What stood out was that LLM agents, like people, did not act as rational utility maximizers — which means agents that always make perfectly logical decisions to get the best outcome. Instead, their decisions reflected what economists call bounded rationality: rules of thumb, simple extrapolation from past trends and a tendency to follow recent price changes. This was especially visible in positive feedback settings, where trend-following behavior dominated. In contrast, AI agents in negative feedback markets showed more cautious adjustments, although GPT-3.5 sometimes overshot and oscillated before settling.

Parameters Matter

The study identified memory as a key driver of realistic behavior. Agents that could recall at least three past rounds of interaction performed much more like humans, while those with only one-step memory failed to converge or behaved unrealistically. Temperature — the model’s randomness setting — also played a role, with higher values producing more diverse and exploratory behavior, especially in GPT-3.5.

These effects were quantified by measuring how agents formed expectations. The authors estimated models capturing each agent’s forecasting rule, focusing on how much weight they gave to past prices, past predictions, and recent trends. LLM agents matched human patterns in many cases, but with notable differences: they showed less variability across agents, and lacked some of the more stubborn or overly simplistic strategies humans tend to adopt.

This limited heterogeneity — less behavioral diversity across agents — is a significant gap. In real experiments, some people consistently overreact, others underreact, and some refuse to change their minds at all. LLMs tended to cluster around a few strategies, particularly those based on trend extrapolation. The researchers noted that this lack of variation may limit the models’ ability to fully capture real-world dynamics unless further complexity is introduced.

Narratives That Fit the Numbers

To further probe agent behavior, the study examined the text explanations generated by the AI models. These narratives showed consistent reasoning: agents justified their forecasts by pointing to ongoing trends or recent outcomes. When prices were rising, agents cited momentum; when prices stalled or reversed, their expectations adjusted, sometimes lagging behind the actual price change.

Interestingly, some narratives diverged from the numerical predictions. At times, an agent would express optimism in its explanation but submit a lower price forecast, a sign that randomness introduced by the temperature setting may have affected outputs. These discrepancies hint at a limitation in using LLMs for consistent “thinking” across text and numbers, though they also mirror human inconsistencies under uncertainty.

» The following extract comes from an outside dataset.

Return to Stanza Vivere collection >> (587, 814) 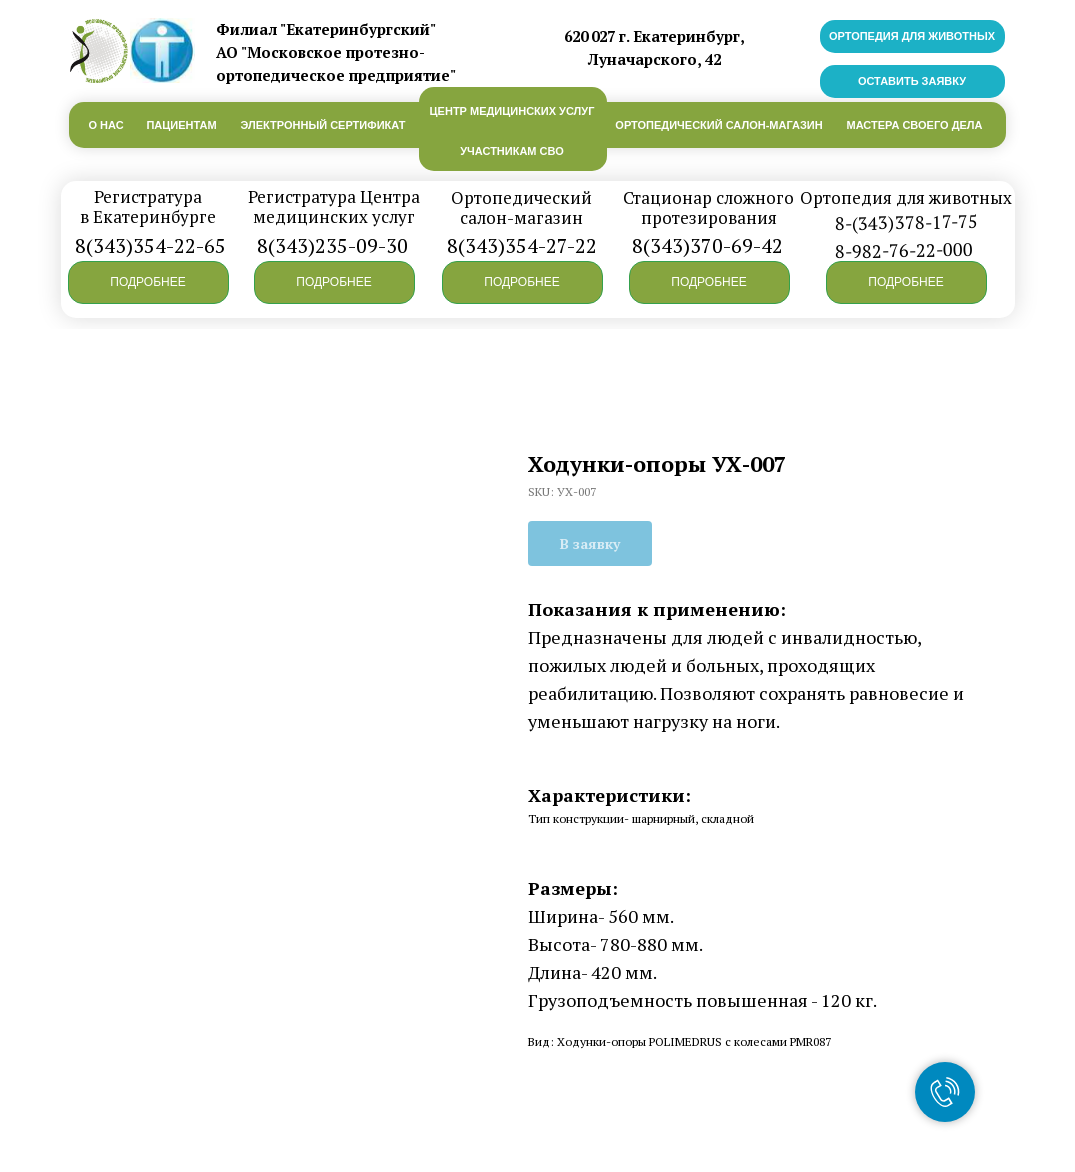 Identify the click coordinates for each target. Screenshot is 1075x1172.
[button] (148, 282)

Implications and Future Directions

This study adds to growing evidence that LLMs can simulate more than just isolated choices — they can interact, learn and influence one another in multi-agent systems. That opens doors to using generative models as economic testbeds, replacing costly and time-consuming human trials in many cases.

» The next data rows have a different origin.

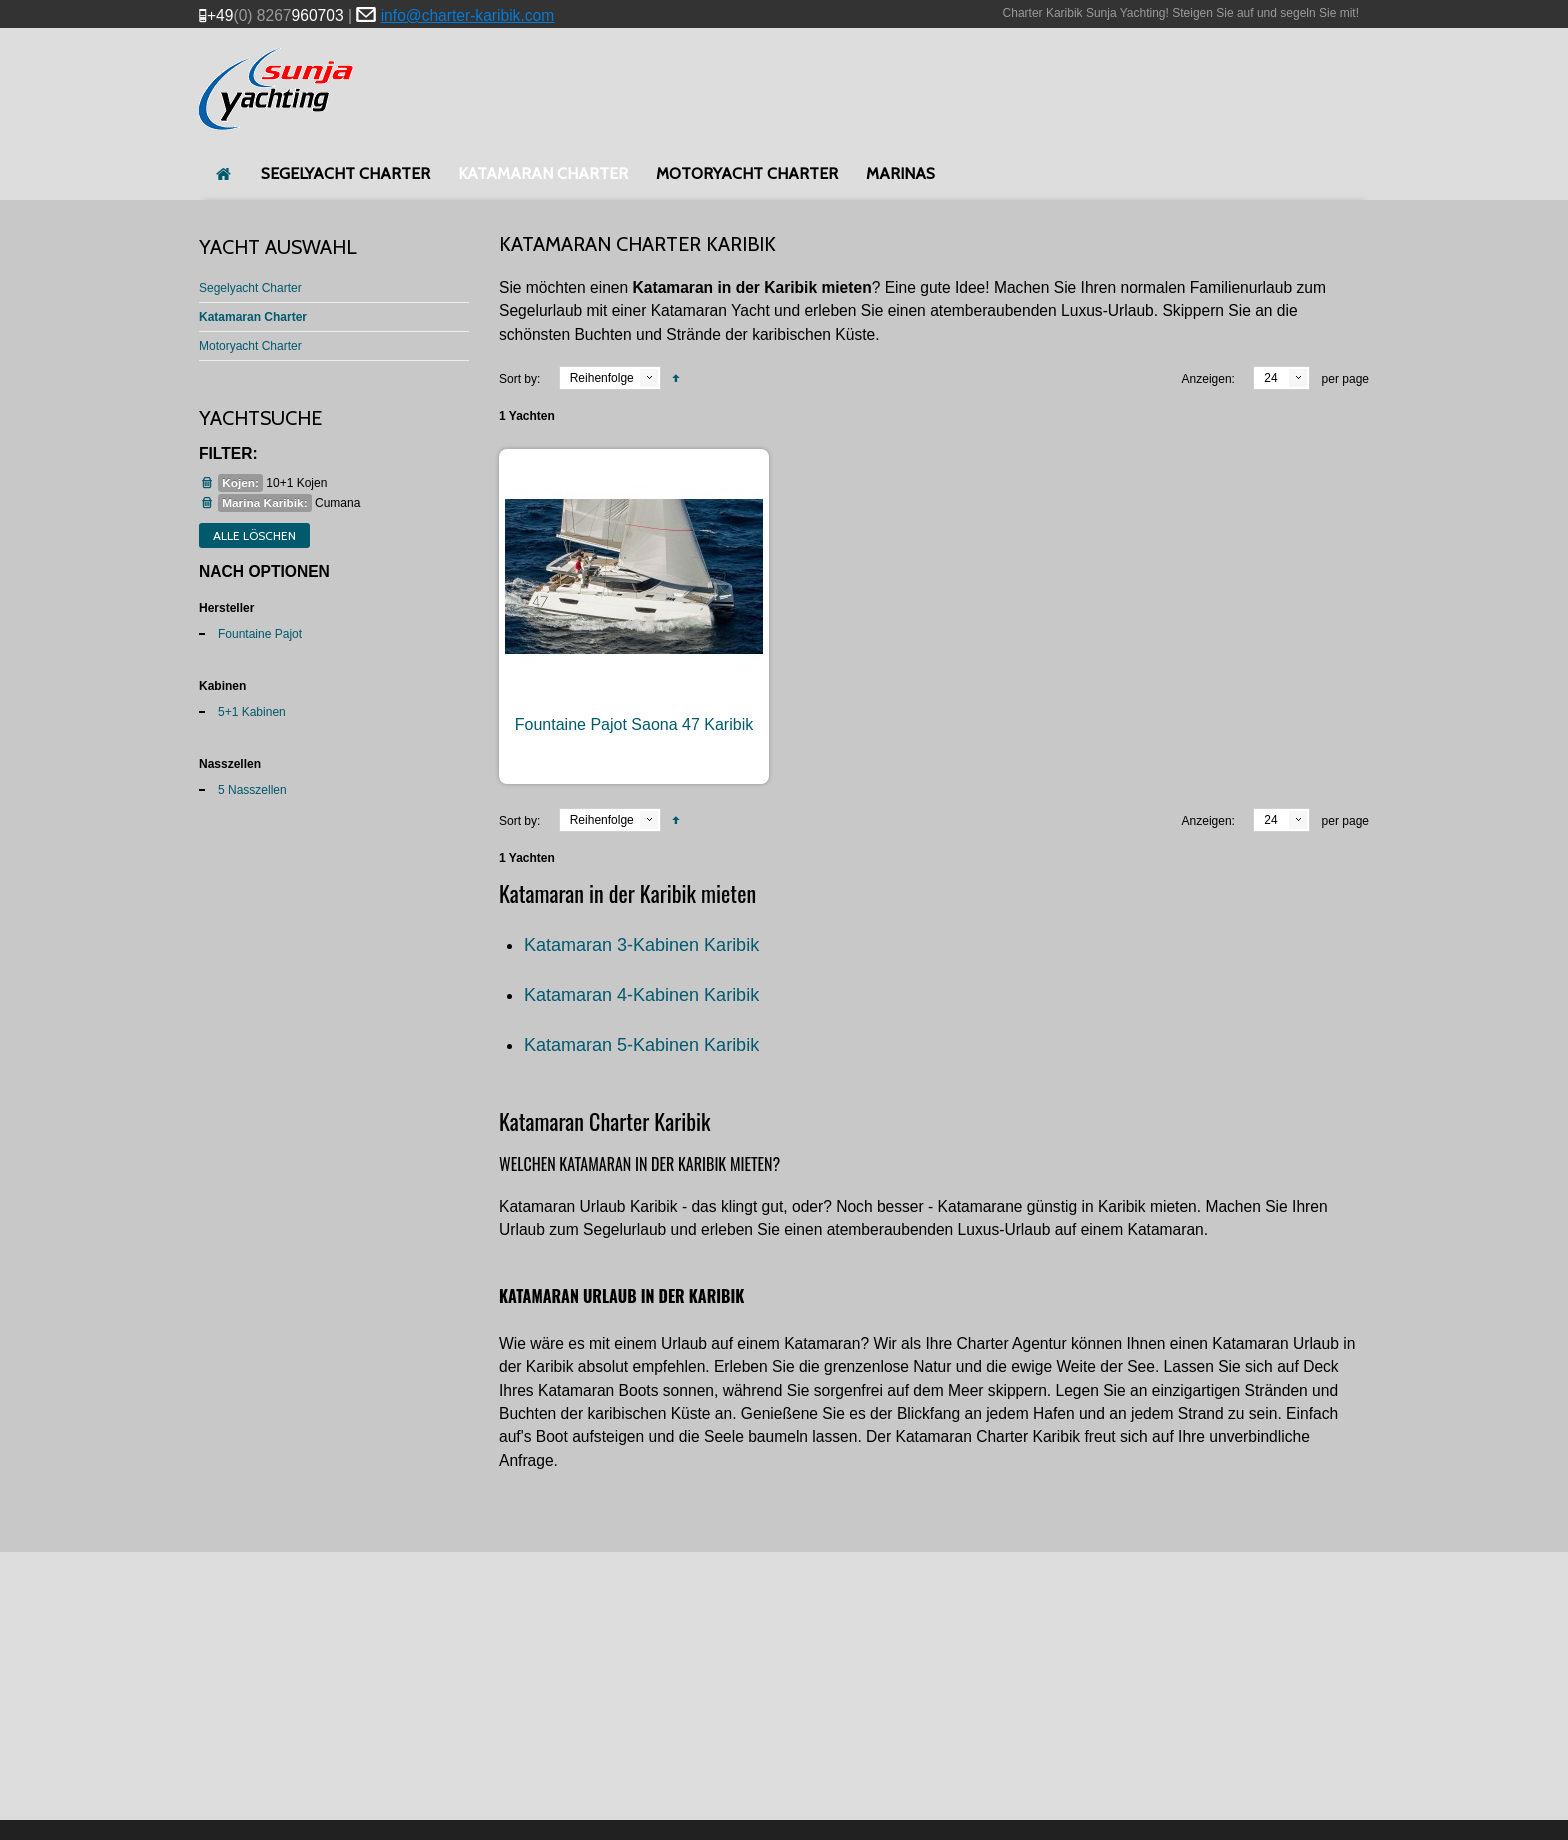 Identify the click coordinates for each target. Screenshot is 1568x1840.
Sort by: (519, 379)
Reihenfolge (602, 378)
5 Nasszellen (252, 790)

However, the researchers caution that these simulations are far from perfect. Key gaps remain in replicating the diversity and unpredictability of human behavior. Moreover, LLMs may reflect underlying biases in their training data or prompt designs. Past studies have shown these systems can skew politically or culturally, which could distort simulations if not accounted for.

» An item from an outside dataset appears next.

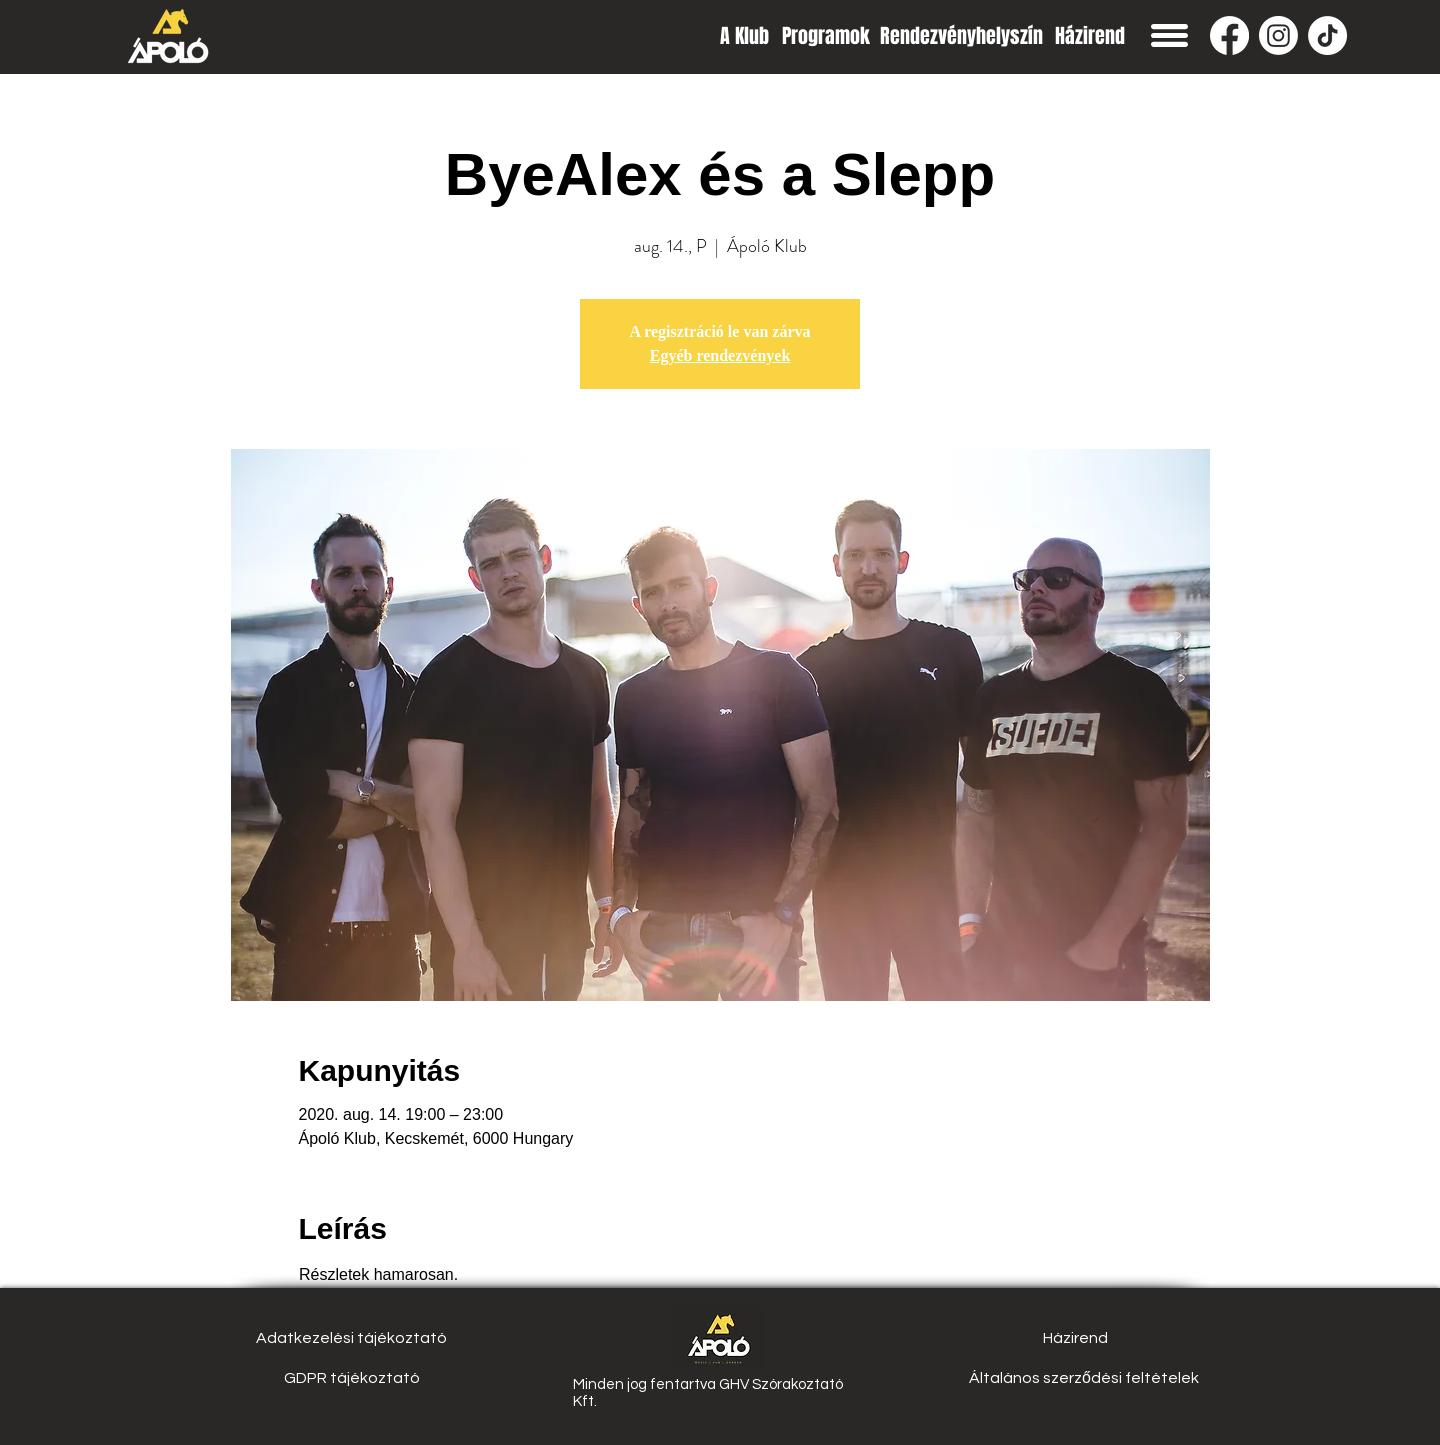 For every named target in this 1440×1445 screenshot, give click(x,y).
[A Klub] (744, 35)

To bridge these gaps, future work could incorporate simulated demographics, political identities, or even personality traits like risk aversion. The authors also suggest extending the models to more complex market structures and feedback mechanisms, including real-time policy interventions or speculative bubbles.

If further validated, LLM-based economic simulations could become valuable tools for central banks, regulators, and academic researchers. By modeling how people might behave under new conditions—without needing actual participants—they could speed up experimentation and provide early warnings for unintended consequences.

The results suggest a long-term vision where economic models aren’t static equations, but interactive systems populated by intelligent, adaptive agents. While that future isn’t here yet, this study takes a concrete step toward building it.